"It’s a learn-as-we go-along situation," said Ted Parrish, director of investments at the Henssler Financial Group, a financial planning and money management firm. "Facebook hasn't figured out a lot of its business model. So how can the market understand it before there’s some history -- especially a company that doesn't have recurring revenue?"
When Facebook debuted (to tumultuous trading), Morgan Stanley, the offering's lead underwriter, priced the company at $38 a share for a valuation of $104 billion. After a flat opening day, marred by a series of technical glitches at Nasdaq, the stock on its second day of trading fell 11 percent from its initial price. On Friday, the stock closed below $32, down 16 percent from its starting price.
The opening share price "should never have been that high," said Robert Enderle, a technology analyst and president of the Enderle Group, because Facebook's "popularity is not connected to a revenue stream."
Facebook's debut is not the first tech company IPO to perform well below expectations in recent memory. After months of trouble before Groupon staged its initial public offering (related to the company's accounting practices), the stock debuted in November at a price of $20 a share. Since then, the stock for the daily coupon site has dropped 40 percent in value and now trades at about $12 a share.
Social gaming network Zynga debuted in December at $10 per share, and its price took a nosedive almost immediately. To date, Zynga's share price has plummeted nearly 40 percent; the stock now trades at $6.61 a share.
The problem with some of these companies, according to Robert Peck, president of CoRise, a merchant bank specializing in startups, is that their business models are unproved. Facebook is a massively popular social networking platform, with a whopping 900 million users. But its users don't bring in the money; advertising does. In 2011, Facebook made $3.7 billion in revenue. That figure is expected grow to $5.6 billion in 2012, according to a report by research firm eMarketer cited by VentureBeat. But there are questions whether the growth can be sustained in coming years.
The question about Facebook's revenues has led some investors to file suit against the company and its Wall Street underwriters, including Morgan Stanley, Goldman Sachs and JPMorgan Chase, claiming that the banks reduced their estimates for Facebook's revenue growth without informing investors, according to Reuters. Morgan Stanley has responded that its communications with investors ahead of the IPO complied with regulations.
"Everyone’s still trying to figure it out -- from companies themselves, to industry, to Wall Street," Peck said. "Nobody truly knows the business yet." Facebook does have a viable revenue model, Peck asserted.
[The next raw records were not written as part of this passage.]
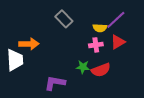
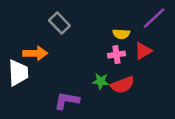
gray rectangle: (64, 19) -> (59, 23), moved
purple line: (116, 20) -> (154, 18), moved

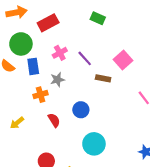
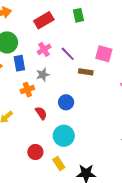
green rectangle: (98, 18) -> (78, 15), turned 56
red rectangle: (48, 23) -> (44, 20), moved
pink square: (123, 60) -> (104, 54), turned -30
cyan circle: (94, 144) -> (64, 136), moved

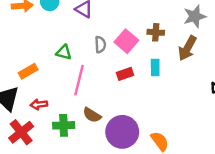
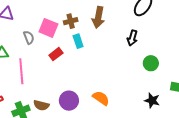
brown cross: (156, 32) -> (71, 21), moved
brown semicircle: (92, 115) -> (41, 105), moved
purple circle: (122, 132) -> (69, 101), size x0.7

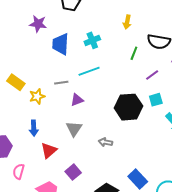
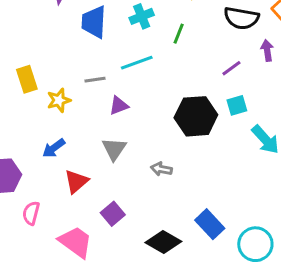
green line: (134, 53) -> (179, 34), moved
yellow rectangle: (16, 82) -> (27, 79), turned 36
blue arrow: (34, 128) -> (54, 148), turned 56

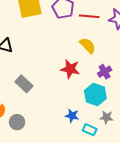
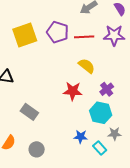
gray circle: (17, 122) -> (37, 149), moved
cyan rectangle: (90, 130) -> (100, 148), turned 32

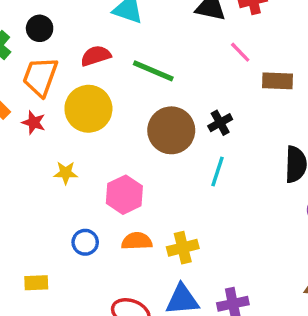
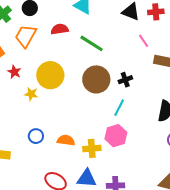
yellow circle: (88, 109) -> (50, 75), moved
red star: (34, 123) -> (14, 72), moved
pink hexagon: (124, 195) -> (116, 136), moved

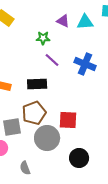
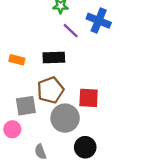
blue cross: (85, 64) -> (99, 21), moved
black circle: (79, 158) -> (85, 147), moved

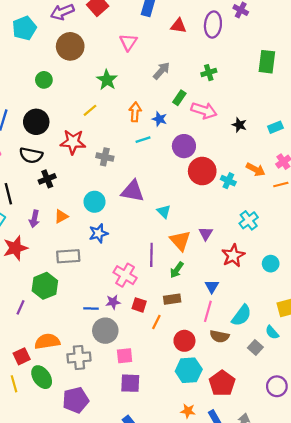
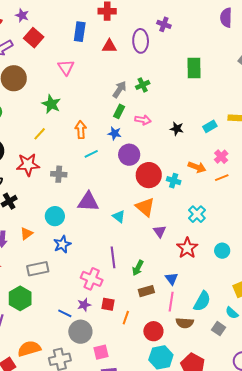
gray arrow: (161, 71) -> (120, 89), moved
pink arrow: (204, 110) -> (143, 120), size x0.7
blue star: (159, 119) -> (115, 133), moved
orange triangle: (180, 241) -> (145, 207), moved
brown rectangle: (172, 299) -> (146, 291), moved
blue line: (91, 308) -> (65, 313), turned 32

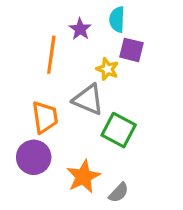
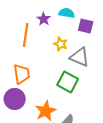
cyan semicircle: (117, 19) -> (67, 13), turned 98
purple square: (131, 50) -> (86, 26), moved
gray triangle: (88, 100) -> (80, 57), moved

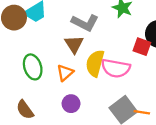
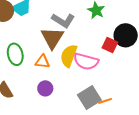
brown triangle: (74, 44) -> (52, 38), size x1.4
orange triangle: (65, 73) -> (42, 62), turned 42
orange line: (142, 112) -> (105, 101), turned -32

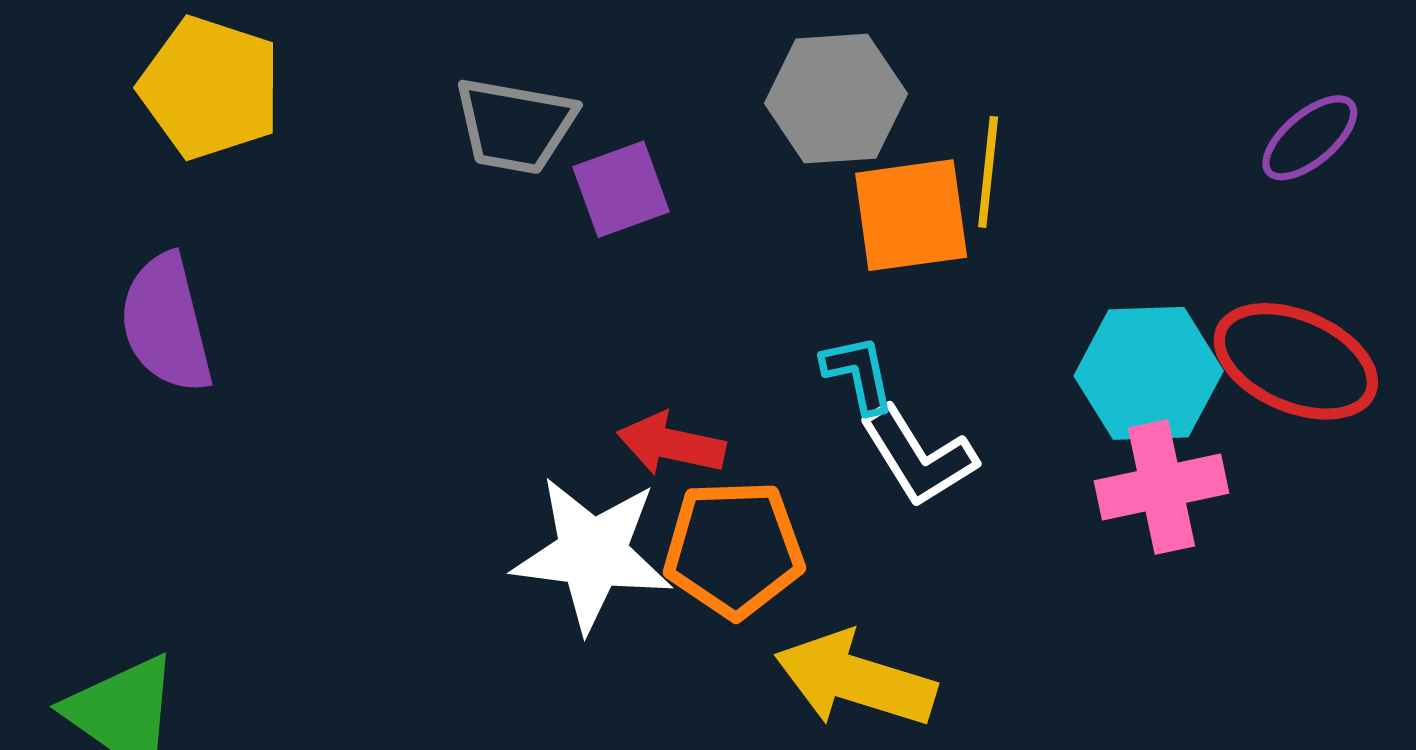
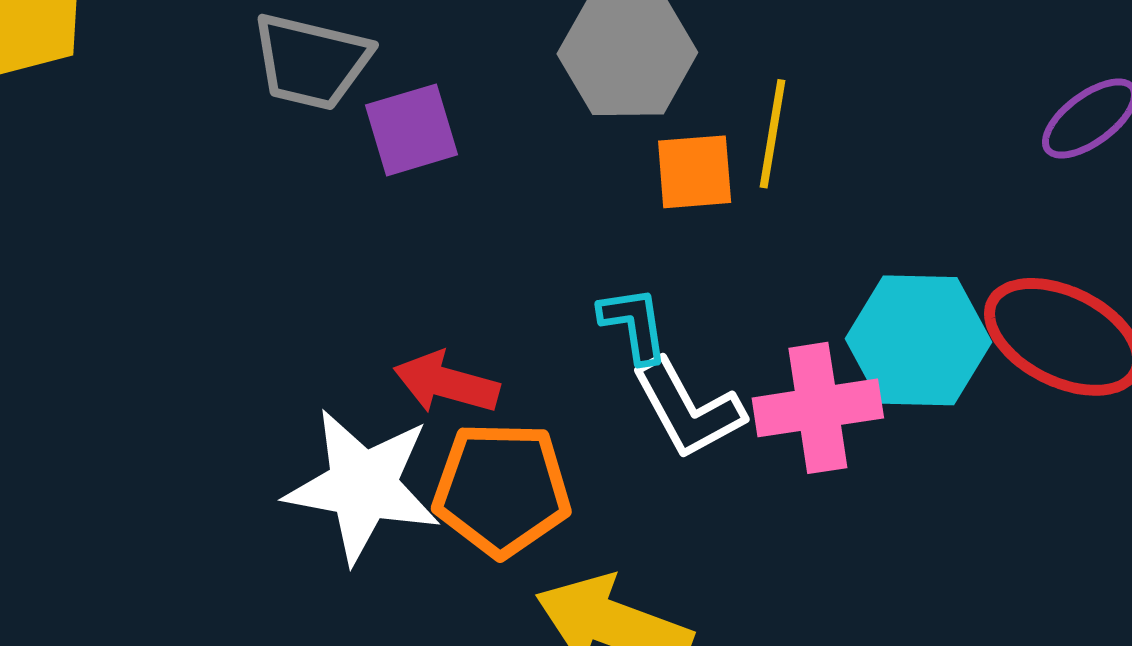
orange square: (911, 215) -> (695, 172), size x0.7
pink cross: (1161, 487) -> (818, 408), moved

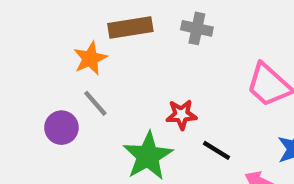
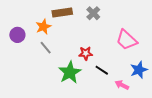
gray cross: (197, 28) -> (93, 13), turned 32
purple circle: (61, 128) -> (17, 35), moved

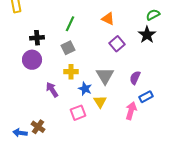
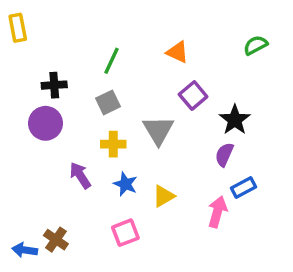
black star: (147, 35) -> (235, 120), moved
gray triangle: (105, 76) -> (158, 130), moved
blue star: (85, 89) -> (125, 184), moved
yellow triangle: (100, 102) -> (164, 196), turned 32
pink square: (78, 113) -> (125, 233), moved

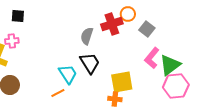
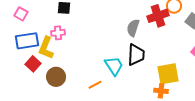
black trapezoid: (90, 63) -> (136, 55), turned 35
orange line: (58, 93) -> (95, 85), moved

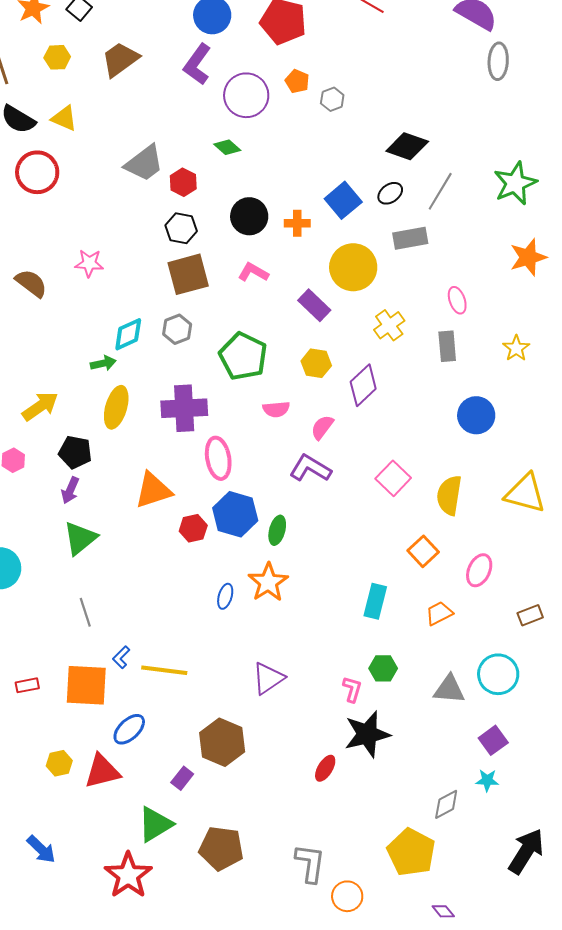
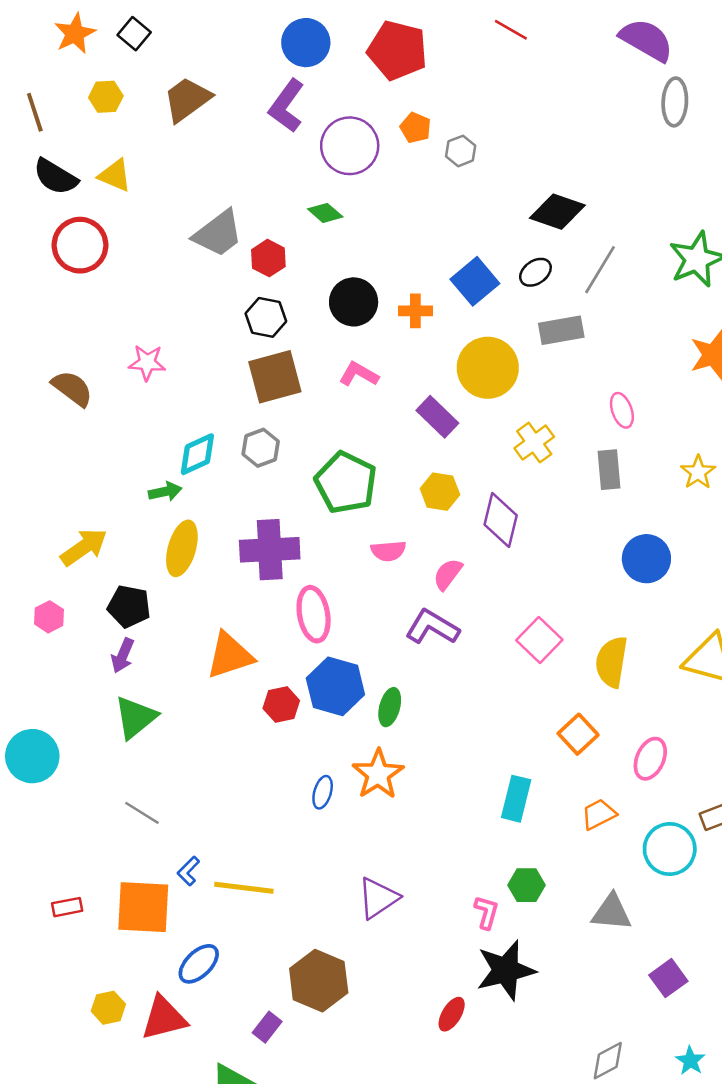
purple diamond: (363, 385) -> (501, 520), turned -33
gray line: (85, 612) -> (142, 813), turned -40
cyan circle: (498, 674) -> (670, 849), moved
cyan star: (487, 780) -> (690, 1061), moved, turned 30

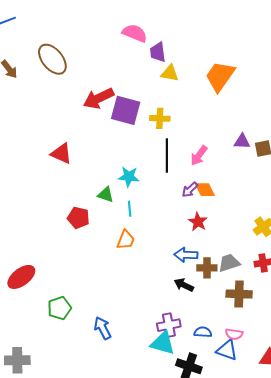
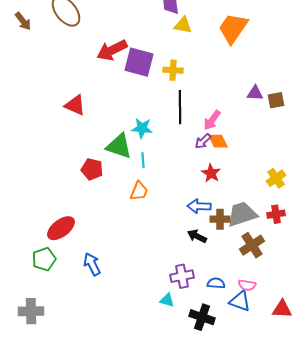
pink arrow: (199, 156) -> (212, 120), moved
green triangle: (106, 195) -> (119, 146), size x1.6
gray trapezoid: (229, 263) -> (242, 214), size x1.4
red ellipse: (21, 277) -> (61, 228), moved
brown cross: (239, 294) -> (252, 245), turned -35
green pentagon: (59, 308) -> (44, 259), moved
blue arrow: (103, 328) -> (92, 264), moved
cyan triangle: (163, 343) -> (167, 300), moved, size x0.6

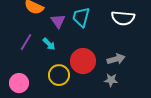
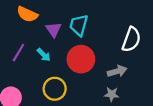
white semicircle: (123, 18) -> (131, 39), moved, turned -75
red circle: (83, 61) -> (81, 59), moved

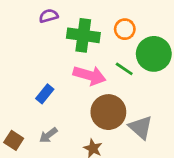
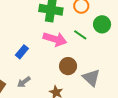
green circle: (154, 54) -> (102, 24), size x0.7
brown circle: (108, 112) -> (68, 66), size x0.7

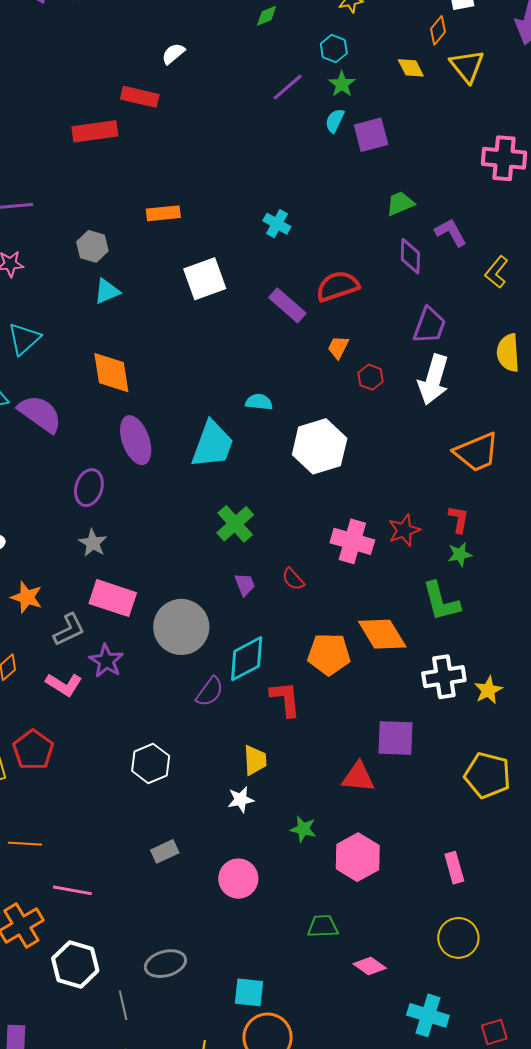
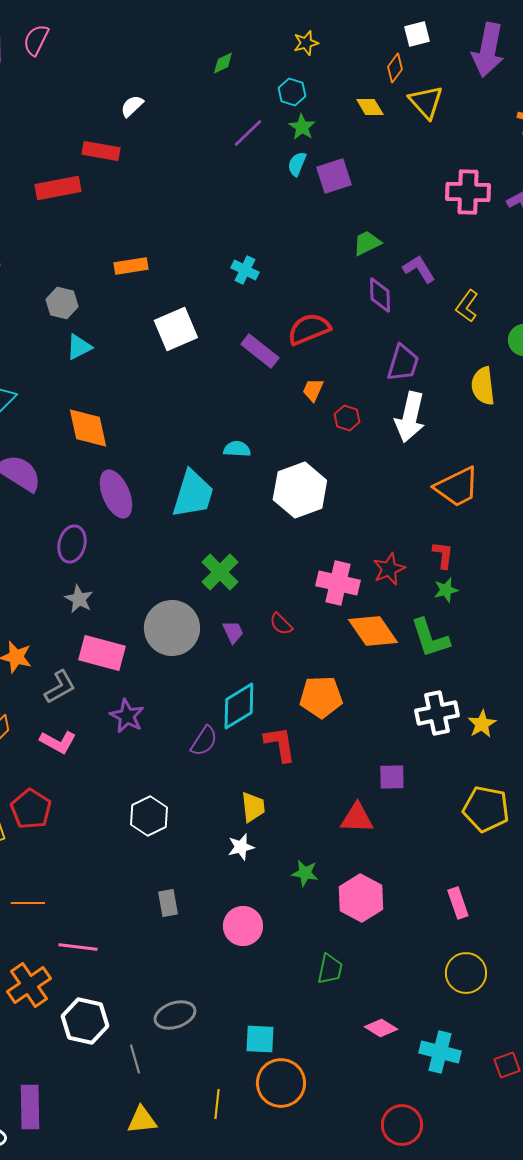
gray circle: (181, 627) -> (172, 628), moved
orange diamond: (382, 634) -> (373, 631), moved
purple star: (106, 661) -> (127, 716), moved
purple square: (395, 738) -> (392, 777), size x0.7
gray rectangle: (165, 851) -> (168, 903), turned -72
green trapezoid: (323, 926) -> (330, 969), turned 108
pink diamond: (370, 966) -> (381, 1028), moved

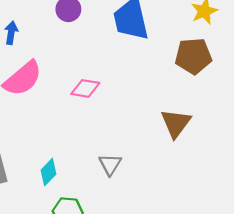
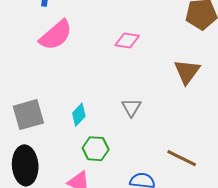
pink diamond: (85, 88) -> (127, 40), moved

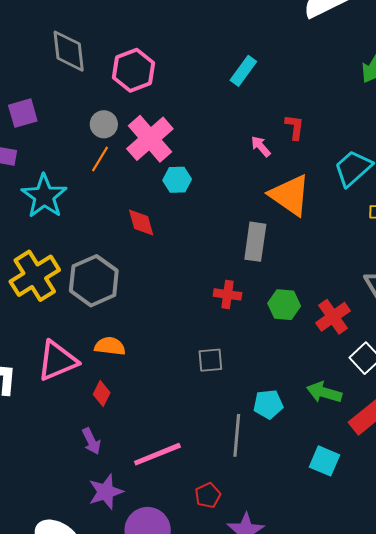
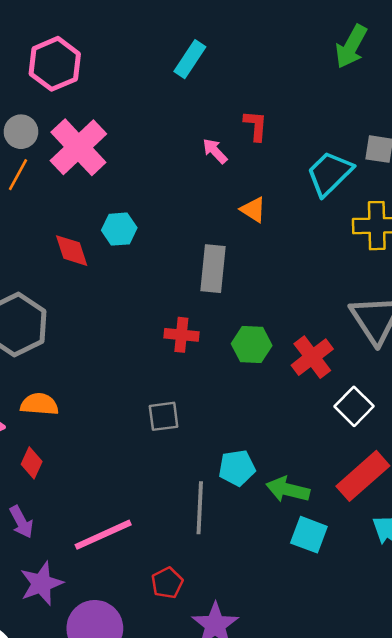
cyan hexagon: (177, 180) -> (119, 229), moved
orange triangle: (290, 195) -> (253, 210), size x0.5
green arrow: (324, 392) -> (288, 490), moved

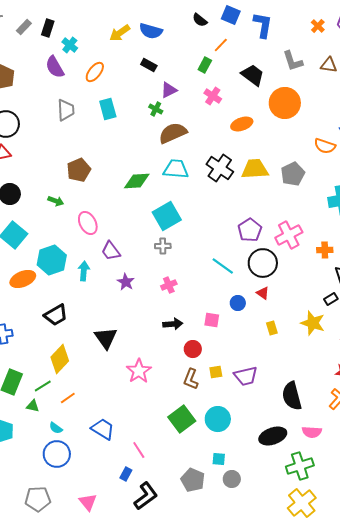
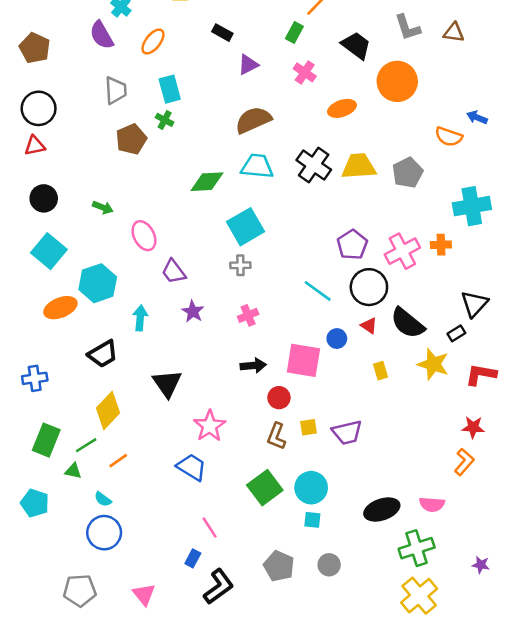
green cross: (156, 109) -> (165, 120), moved
brown pentagon: (79, 170) -> (131, 139), moved
orange cross: (325, 250) -> (441, 245), moved
cyan arrow: (84, 271) -> (140, 318), moved
pink square: (212, 320) -> (303, 360), size x1.8
black semicircle: (292, 396) -> (408, 323), moved, turned -36
blue trapezoid: (103, 429) -> (192, 467), moved
cyan square: (219, 459) -> (312, 520), moved

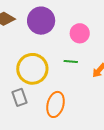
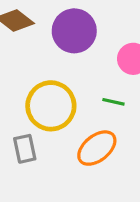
orange ellipse: (56, 104) -> (97, 148), moved, turned 30

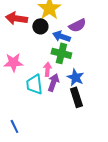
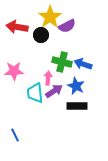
purple semicircle: (77, 25) -> (67, 26), moved
blue arrow: (61, 36) -> (83, 64), moved
purple arrow: (53, 82) -> (54, 91), turned 36
black rectangle: (76, 97) -> (77, 106), turned -72

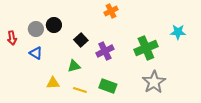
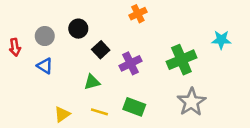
black circle: (54, 25) -> (78, 29), moved
yellow triangle: (53, 83) -> (62, 114), moved, turned -32

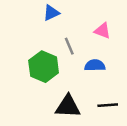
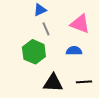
pink triangle: (103, 31) -> (80, 24), size x1.5
gray line: (69, 46) -> (46, 29), moved

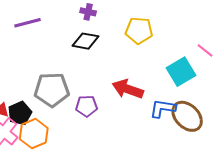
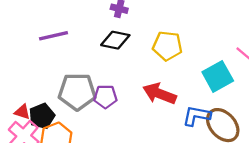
purple line: (28, 23) -> (54, 36), moved
yellow pentagon: (139, 30) -> (167, 46), moved
purple pentagon: (87, 106) -> (105, 97), moved

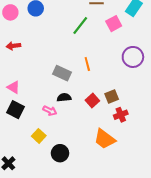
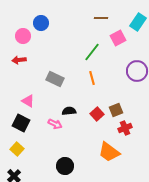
pink circle: (10, 12) -> (23, 36), moved
green line: (80, 26) -> (92, 52), moved
gray rectangle: (62, 73) -> (55, 79), moved
pink triangle: (13, 87) -> (28, 101), moved
yellow square: (39, 136) -> (17, 149), moved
In other words, he said, it's not a question of whether Facebook will be able to make money but how much.
For others, though, the hype about Facebook's IPO and similar offerings in recent months is eerily reminiscent of another era of tech-stock overconfidence.
"All the social networking properties fell below their issue price, which is indicative of a bubble," Enderle said. "This goes back to the dot-com years" in the late 1990s. "Everyone was going to make tons of money, but they had no idea how they were going to do it."